Howard Neukrug, Former Commissioner, Philadelphia Water Department, Penn IUR Fellow

The lead-in to your question is very telling in that President Trump does not mention the $2 trillion infrastructure needs of our urban water systems. And to be fair, few mentions of water infrastructure arise with any of our national political leaders.   It is said that either crisis or leadership is needed to achieve national action.  But for the water sector, it seems not even Flint, nor flood, nor the western drought has led to either.

But the water industry is not standing still.  We are actively seeking solutions to the long-term sustainability and resilience of our great water cities.  Rising tides, water scarcity, floods, legacy and emerging contaminants, extreme storms, the threat of terrorism, nonstationarity and piping systems built in the 19th century combined with 20th century technologies have left us with little choice but to actively renew our thinking about the relation of water to our cities, our budgets and our future.

For example, the industry is moving forward with full resource recovery of society’s wastewater through the recapture of nutrients, heat and kinetic energy, and the reuse of the water itself.  Perhaps most notably, we are converting carbon to methane gas and using it make our energy-intensive processes “net positive energy facilities.”
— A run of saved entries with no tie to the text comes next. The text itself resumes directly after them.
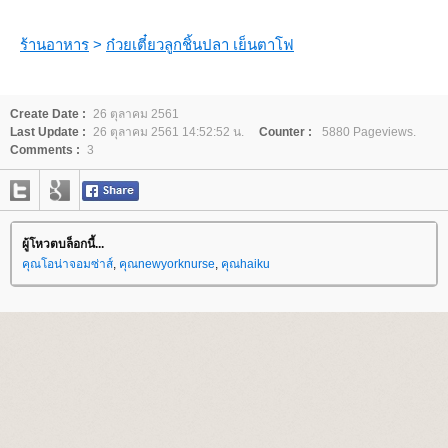
ร้านอาหาร
>
ก๋วยเตี๋ยวลูกชิ้นปลา เย็นตาโฟ
Create Date :
26 ตุลาคม 2561
Last Update :
26 ตุลาคม 2561 14:52:52 น.
Counter :
5880 Pageviews.
Comments :
3
ผู้โหวตบล็อกนี้...
คุณโอน่าจอมซ่าส์
,
คุณnewyorknurse
,
คุณhaiku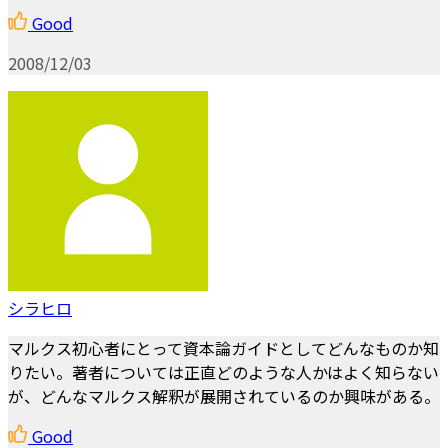
Good
2008/12/03
シラヒロ
マルクス初心者にとって資本論ガイドとしてどんなものか知
りたい。著者については正直どのような人かはよく知らない
が、どんなマルクス解釈が展開されているのか興味がある。
Good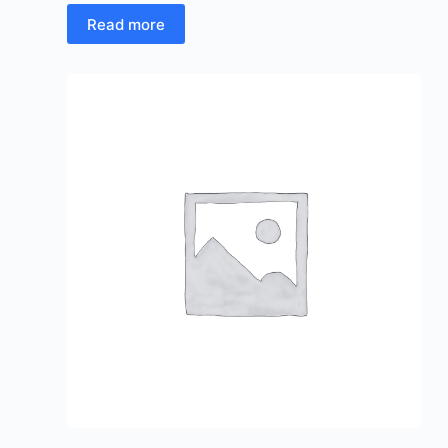
Read more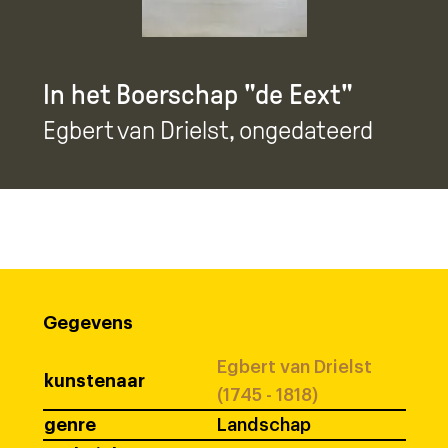
In het Boerschap "de Eext"
Egbert van Drielst
, ongedateerd
Gegevens
Egbert van Drielst
kunstenaar
(1745 - 1818)
genre
Landschap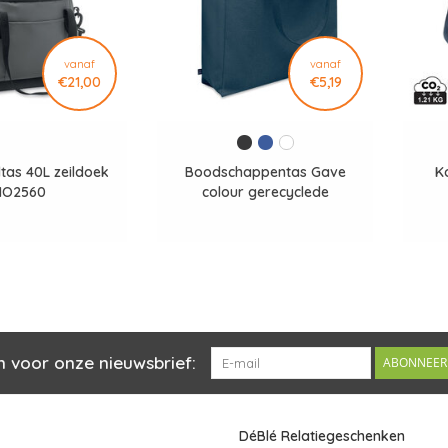
vanaf
vanaf
€21,00
€5,19
ltas 40L zeildoek
Boodschappentas Gave
K
MO2560
colour gerecyclede
n voor onze nieuwsbrief:
ABONNEER
DéBlé Relatiegeschenken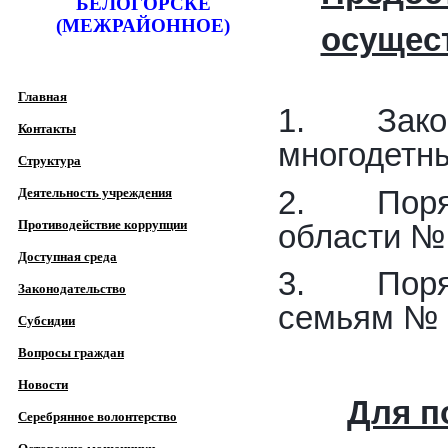
БЕЛОГОРСКЕ
(МЕЖРАЙОННОЕ)
осущес
Главная
1. Закон 
Контакты
многодетн
Структура
2. Порядо
Деятельность учреждения
Противодействие коррупции
области № 
Доступная среда
3. Порядо
Законодательство
семьям № 1
Субсидии
Вопросы граждан
Новости
Для п
Серебрянное волонтерство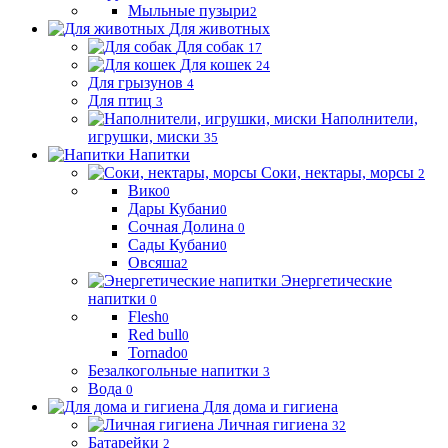
Мыльные пузыри
2
Для животных
Для собак
17
Для кошек
24
Для грызунов
4
Для птиц
3
Наполнители,
игрушки, миски
35
Напитки
Соки, нектары, морсы
2
Вико
0
Дары Кубани
0
Сочная Долина
0
Сады Кубани
0
Овсяша
2
Энергетические
напитки
0
Flesh
0
Red bull
0
Tornado
0
Безалкогольные напитки
3
Вода
0
Для дома и гигиена
Личная гигиена
32
Батарейки
2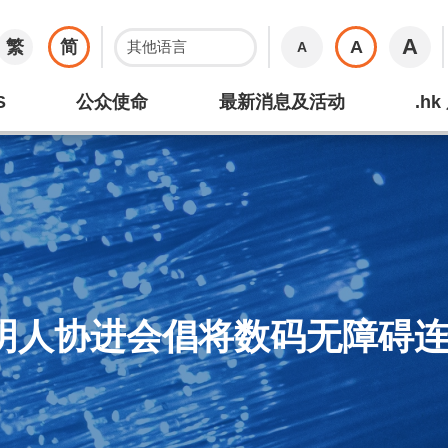
A
繁
简
A
A
S
公众使命
最新消息及活动
.h
明人协进会倡将数码无障碍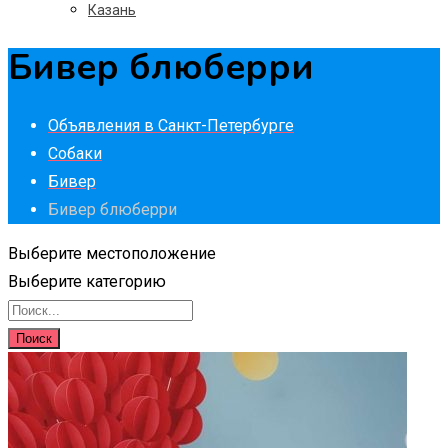
Казань
Бивер блюберри
Объявления в Санкт-Петербурге
Собаки
Бивер
Бивер блюберри
Выберите местоположение
Выберите категорию
Поиск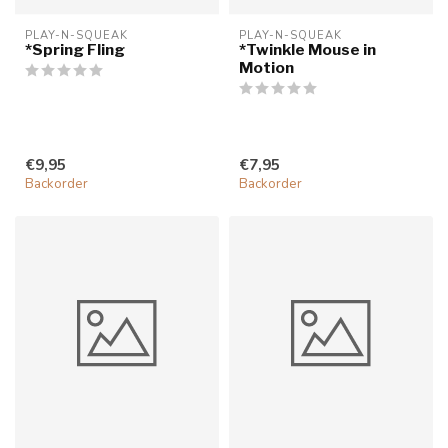
PLAY-N-SQUEAK
PLAY-N-SQUEAK
*Spring Fling
*Twinkle Mouse in
Motion
€9,95
€7,95
Backorder
Backorder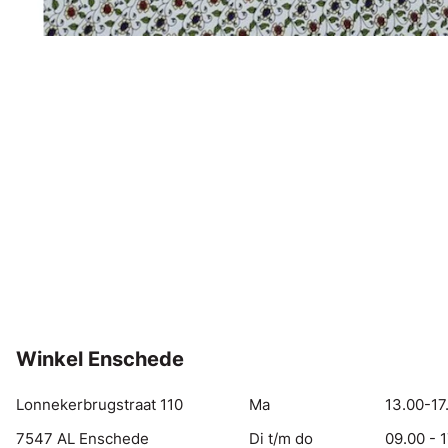
Winkel Enschede
Lonnekerbrugstraat 110
Ma
13.00-17
7547 AL Enschede
Di t/m do
09.00 - 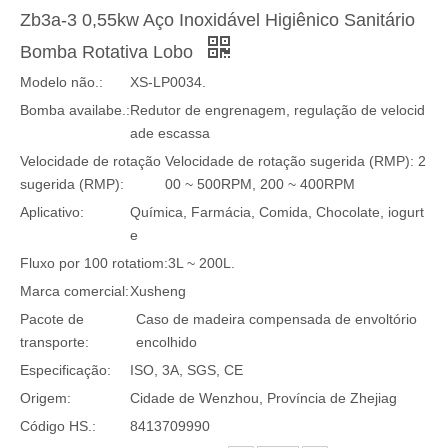
Zb3a-3 0,55kw Aço Inoxidável Higiênico Sanitário
Bomba Rotativa Lobo
Modelo não.:
XS-LP0034.
Bomba availabe.:
Redutor de engrenagem, regulação de velocid
ade escassa
Velocidade de rotação
Velocidade de rotação sugerida (RMP): 2
sugerida (RMP):
00 ~ 500RPM, 200 ~ 400RPM
Aplicativo:
Química, Farmácia, Comida, Chocolate, iogurt
e
Fluxo por 100 rotatiom:
3L ~ 200L.
Marca comercial:
Xusheng
Pacote de
Caso de madeira compensada de envoltório
transporte:
encolhido
Especificação:
ISO, 3A, SGS, CE
Origem:
Cidade de Wenzhou, Província de Zhejiag
Código HS.:
8413709990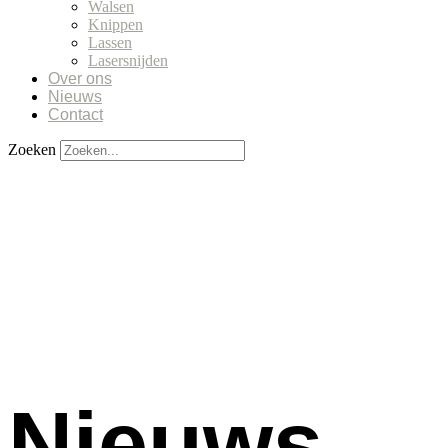
Walsen
Knippen
Lassen
Lasersnijden
Over ons
Nieuws
Contact
Zoeken
Nieuws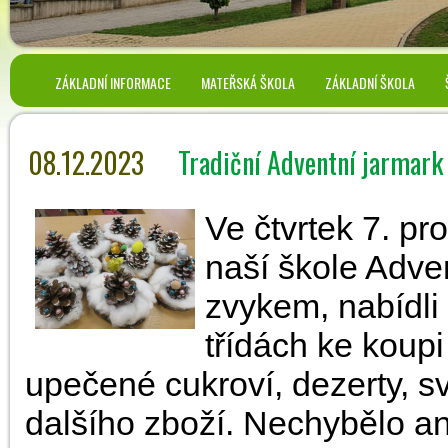
ZÁKLADNÍ INFORMACE
MATEŘSKÁ ŠKOLA
ZÁKLADNÍ ŠKOLA
08.12.2023
Tradiční Adventní jarmark
Ve čtvrtek 7. pr
naší škole Advent
zvykem, nabídli
třídách ke koup
upečené cukroví, dezerty, s
dalšího zboží. Nechybělo a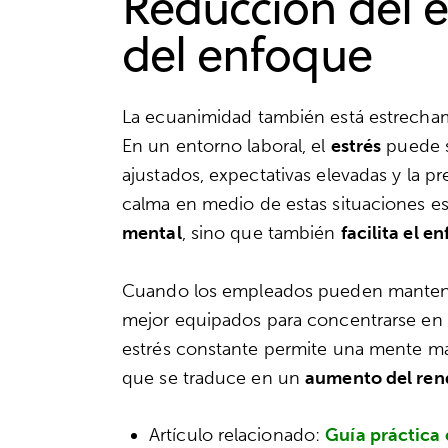
Reducción del 
del enfoque
La ecuanimidad también está estrecham
En un entorno laboral, el
estrés
puede s
ajustados, expectativas elevadas y la p
calma en medio de estas situaciones es
mental
, sino que también
facilita el e
Cuando los empleados pueden mante
mejor equipados para concentrarse en s
estrés constante permite una mente má
que se traduce en un
aumento del rend
Artículo relacionado:
Guía práctica 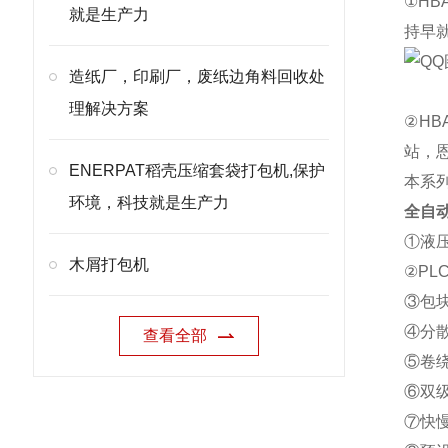
①H
就是生产力
持早
造纸厂，印刷厂，废纸边角料回收处
理解决方案
②H
站，
ENERPAT稻壳压缩套袋打包机,保护
本系
环境，科技就是生产力
全自
①液
木屑打包机
②P
③包
④分
查看全部
⑤卷
⑥双
⑦快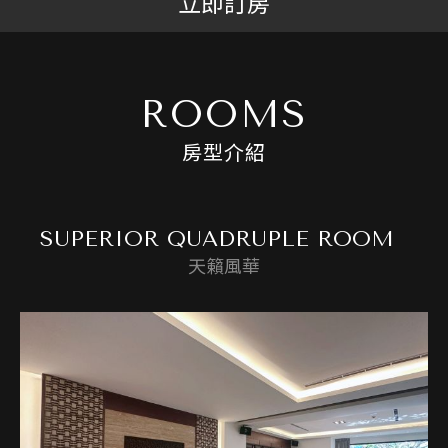
立即訂房
ROOMS
房型介紹
SUPERIOR QUADRUPLE ROOM
天籟風華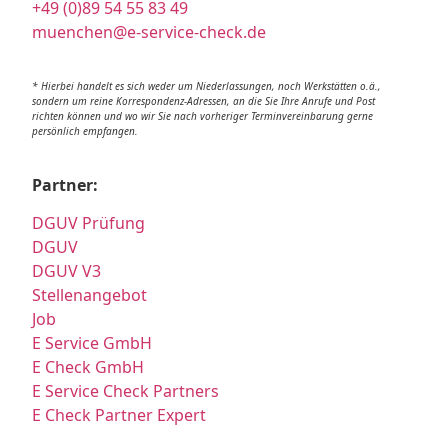
+49 (0)89 54 55 83 49
muenchen@e-service-check.de
* Hierbei handelt es sich weder um Niederlassungen, noch Werkstätten o.ä.,
sondern um reine Korrespondenz-Adressen, an die Sie Ihre Anrufe und Post
richten können und wo wir Sie nach vorheriger Terminvereinbarung gerne
persönlich empfangen.
Partner:
DGUV Prüfung
DGUV
DGUV V3
Stellenangebot
Job
E Service GmbH
E Check GmbH
E Service Check Partners
E Check Partner Expert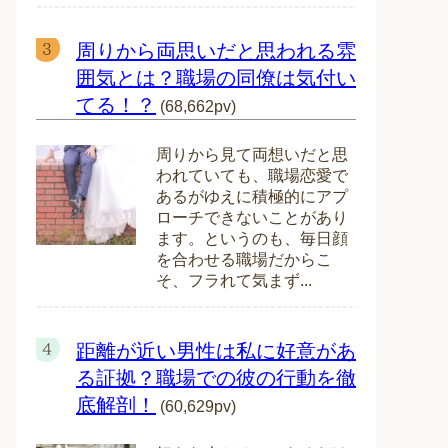
周りから両思いだと思われる雰
囲気とは？職場の同僚は気付い
てる！？
(68,662pv)
周りから見て両想いだと思
われていても、職場恋愛で
あるがゆえに積極的にアプ
ローチできないことがあり
ます。というのも、毎日顔
を合わせる職場だからこ
そ、フラれて気まず...
距離が近い男性は私に好意があ
る証拠？職場での彼の行動を徹
底解剖！
(60,629pv)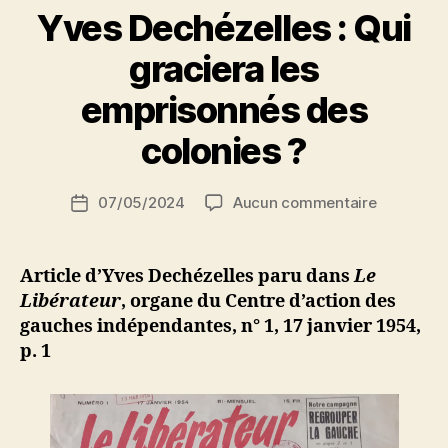
Yves Dechézelles : Qui
doivent
lutter
graciera les
ensemble »
P
emprisonnés des
a
r
colonies ?
S
i
Auteur
sur
07/05/2024
Aucun commentaire
N
Date
de
Yves
e
de
l’article
Dechézell
d
l’article
:
ji
Article d’Yves Dechézelles paru dans
Le
Qui
b
Libérateur
, organe du Centre d’action des
graciera
gauches indépendantes, n° 1, 17 janvier 1954,
les
p. 1
emprison
des
colonies
?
In drinking water, we are creating new technologies from smart meters to in-line water quality sensors to new and less expensive means to make ocean water potable and palatable.  We are coordinating urban infrastructure renewal with other urban street needs to create green and complete streets that support cars, bikes, pedestrians and modern water and stormwater networks.

We are also changing the way we value our rainwater.  Rather than wasting it down the drain, we are capturing it for reuse, infiltration, evapotranspiration and “daylighting streams”.  We are establishing decentralized, “soft” or “green” infrastructure systems within our urban communities by planting tree systems, bioswales, green roofs, and more. And we are doing so in a manner that supports environmental justice, social equity and adaptation and mitigation of climate change.

It is a great period of innovation and sustainable design in the water industry.  It would be great if we could invest in the funding to turn these visions into reality and protect our cities and our waters for centuries to come.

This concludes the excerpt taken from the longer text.